A company would love to keep every dollar of revenue. The only reason it hands some of those dollars to you is that it can’t get what it needs any other way. Your time is finite. Your skills took years to build. There aren’t enough people who can do what you do. You have leverage, and leverage gets paid.
We never think about this. It’s like gravity.
AI is about to turn off the gravity. Not because it’s smarter than you, but because it’s cheaper, faster, and never needs to sleep. I studied computer science in college and have spent the last year doing a deep dive into AI, so I don’t say this as someone who’s afraid of the technology. I say it as someone who uses it every day and can see what’s coming. For white-collar work across accounting, legal research, marketing, software development, and project management, “good enough and endlessly available” is already here.
Since 2022, tech companies worldwide have laid off more than 700,000 workers. In just the last week, Jack Dorsey cut nearly half of Block’s workforce and said explicitly that AI made them unnecessary. His stock surged 24%. Then he predicted that most companies would follow within a year. Microsoft’s AI chief, Mustafa Suleyman, told the Financial Times that most white-collar tasks will be “fully automated by an AI within the next 12 to 18 months.”

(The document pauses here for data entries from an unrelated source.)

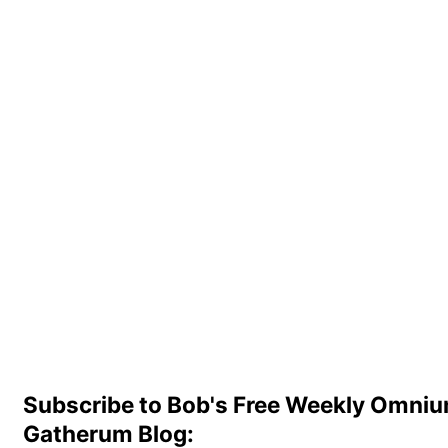
Subscribe to Bob's Free Weekly Omni
Gatherum Blog: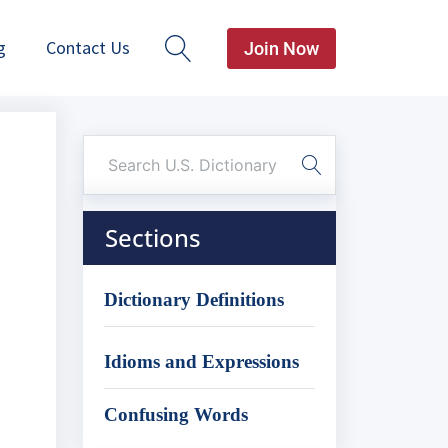
g
Contact Us
Join Now
Sections
Dictionary Definitions
Idioms and Expressions
Confusing Words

Every one of those lost paychecks ripples outward: payroll taxes that fund Social Security, income taxes that fund schools, mortgages that prop up banks, consumer spending that keeps Main Street alive. Multiply that by millions and the entire circulatory system of the American economy starts to shut down. Blue-collar workers lose their customers. Capital loses its returns. Social Security, already heading toward insolvency around 2033, accelerates toward the cliff. There is no version of this where one part of the economy collapses and the rest keeps humming.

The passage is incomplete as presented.